In its Comment, respondent asserts that direct evidence is not the only means to establish criminal liability.[61] An accused may be convicted based on circumstantial evidence as long as the combination of circumstances leads to the conclusion that the accused is guilty beyond reasonable doubt.[62]

Respondent argues that the Court of Appeals correctly affirmed the trial court's decision. For intoxication to be considered as a mitigating circumstance, it must be shown that it is not habitual.[63] The state of drunkenness of the accused must be of such nature as to affect his or her mental faculties.[64] Voluntary surrender cannot likewise be considered as a mitigating circumstance because there is no showing of spontaneity on the part of the accused.[65]

Lastly, respondent argues that temperate damages amounting to P50,000.00 was properly awarded because the burning of private complainant's nipa hut brought some pecuniary loss.[66]

This case presents the following issues for this Court's resolution:

First, whether petitioner's guilt was proven beyond reasonable doubt based on the circumstantial evidence adduced during trial;[67]

Second, whether the mitigating circumstances of intoxication and voluntary surrender may properly be appreciated in this case to reduce the imposable penalty;[68] and

Finally, whether the award of temperate damages amounting to P50,000.00 was proper.[69]

This Court affirms petitioner's conviction for the crime of simple arson.

I

Direct evidence and circumstantial evidence are classifications of evidence with legal consequences.

The difference between direct evidence and circumstantial evidence involves the relationship of the fact inferred to the facts that constitute the offense.

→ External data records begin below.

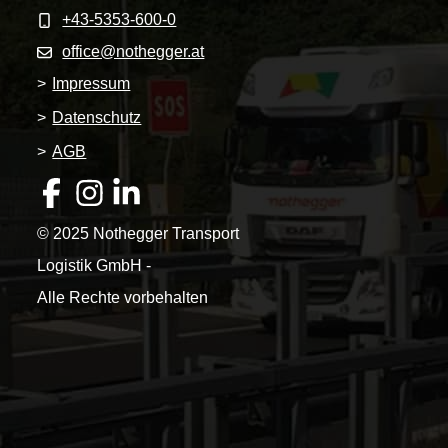
+43-5353-600-0
office@nothegger.at
>
Impressum
>
Datenschutz
>
AGB
© 2025 Nothegger Transport
Logistik GmbH -
Alle Rechte vorbehalten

Their difference does not relate to the probative value of the evidence.

Direct evidence proves a challenged fact without drawing any inference.[70] Circumstantial evidence, on the other hand, "indirectly proves a fact in issue, such that the fact-finder must draw an inference or reason from circumstantial evidence."[71]

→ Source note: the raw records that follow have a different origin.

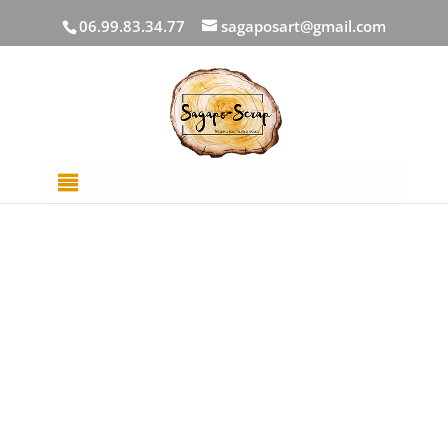
06.99.83.34.77
sagaposart@gmail.com
Accueil
/
DECOUPES BOIS
/
Mots
/ Une belle image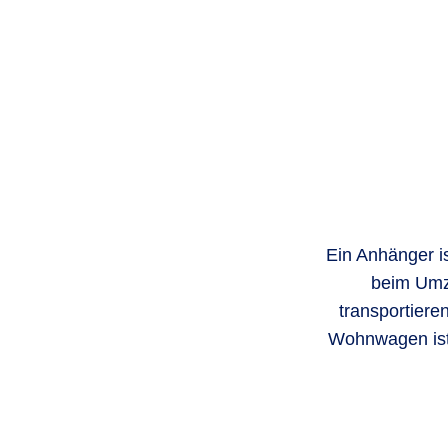
Ein Anhänger ist
beim Umz
transportiere
Wohnwagen ist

The probative value of direct evidence is generally neither greater than nor superior to circumstantial evidence.[72] The Rules of Court do not distinguish between "direct evidence of fact and evidence of circumstances from which the existence of a fact may be inferred."[73] The same quantum of evidence is still required. Courts must be convinced that the accused is guilty beyond reasonable doubt.[74]

A number of circumstantial evidence may be so credible to establish a fact from which it may be inferred, beyond reasonable doubt, that the elements of a crime exist and that the accused is its perpetrator.[75] There is no requirement in our jurisdiction that only direct evidence may convict.[76] After all, evidence is always a matter of reasonable inference from any fact that may be proven by the prosecution provided the inference is logical and beyond reasonable doubt.

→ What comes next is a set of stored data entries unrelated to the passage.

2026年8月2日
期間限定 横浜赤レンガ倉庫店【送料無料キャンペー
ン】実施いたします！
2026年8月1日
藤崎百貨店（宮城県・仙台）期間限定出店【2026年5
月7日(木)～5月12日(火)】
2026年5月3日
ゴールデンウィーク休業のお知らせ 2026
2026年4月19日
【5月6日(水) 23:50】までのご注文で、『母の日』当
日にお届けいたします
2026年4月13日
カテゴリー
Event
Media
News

Rule 113, Section 4 of the Rules on Evidence provides three (3) requisites that should be established to sustain a conviction based on circumstantial evidence:
Section 4. Circumstantial evidence, when sufficient. - Circumstantial evidence is sufficient for conviction if:
 
(a)
There is more than one circumstance;
(b)
The facts from which the inferences are derived are proven; and
(c)
The combination of all the circumstances is such as to produce a conviction beyond reasonable doubt.[77]
The commission of a crime, the identity of the perpetrator,[78] and the finding of guilt may all be established by circumstantial evidence.[79] The circumstances must be considered as a whole and should create an unbroken chain leading to the conclusion that the accused authored the crime.[80]

The determination of whether circumstantial evidence is sufficient to support a finding of guilt is a qualitative test not a quantitative one.[81] The proven circumstances must be "consistent with each other, consistent with the hypothesis that the accused is guilty, and at the same time inconsistent with the hypothesis that he is innocent, and with every other rational hypothesis except that of guilt."[82]

The crime of simple arson was proven solely through circumstantial evidence in People v. Abayon.[83] None of the prosecution's witnesses actually saw the accused start the fire.[84] Nevertheless, the circumstantial evidence adduced by the prosecution, taken in its entirety, all pointed to the accused's guilt.[85]

In People v. Acosta,[86] there was also no direct evidence linking the accused to the burning of the house.[87] However, the circumstantial evidence was substantial enough to convict the accused.[88] The accused had motive and previously attempted to set a portion of the victim's house on fire.[89] Moreover, he was present at the scene of the crime before and after the incident.[90]

Similarly, in this case, no one saw petitioner actually set fire to the nipa hut. Nevertheless, the prosecution has established multiple circumstances, which, after being considered in their entirety, support the conclusion that petitioner is guilty beyond reasonable doubt of simple arson.

First, the evidence was credible and sufficient to prove that petitioner stoned private complainant's house and threatened to burn him.[91] Private complainant testified that he saw petitioner throwing stones at his house and heard petitioner say, "okinam nga Lakay Fred, puuran kayo tad ta!"[92] (Vulva of your mother, Old Fred, I'll burn you now.)[93] Petitioner's threats were also heard by private complainant's son[94] and grandchildren.[95]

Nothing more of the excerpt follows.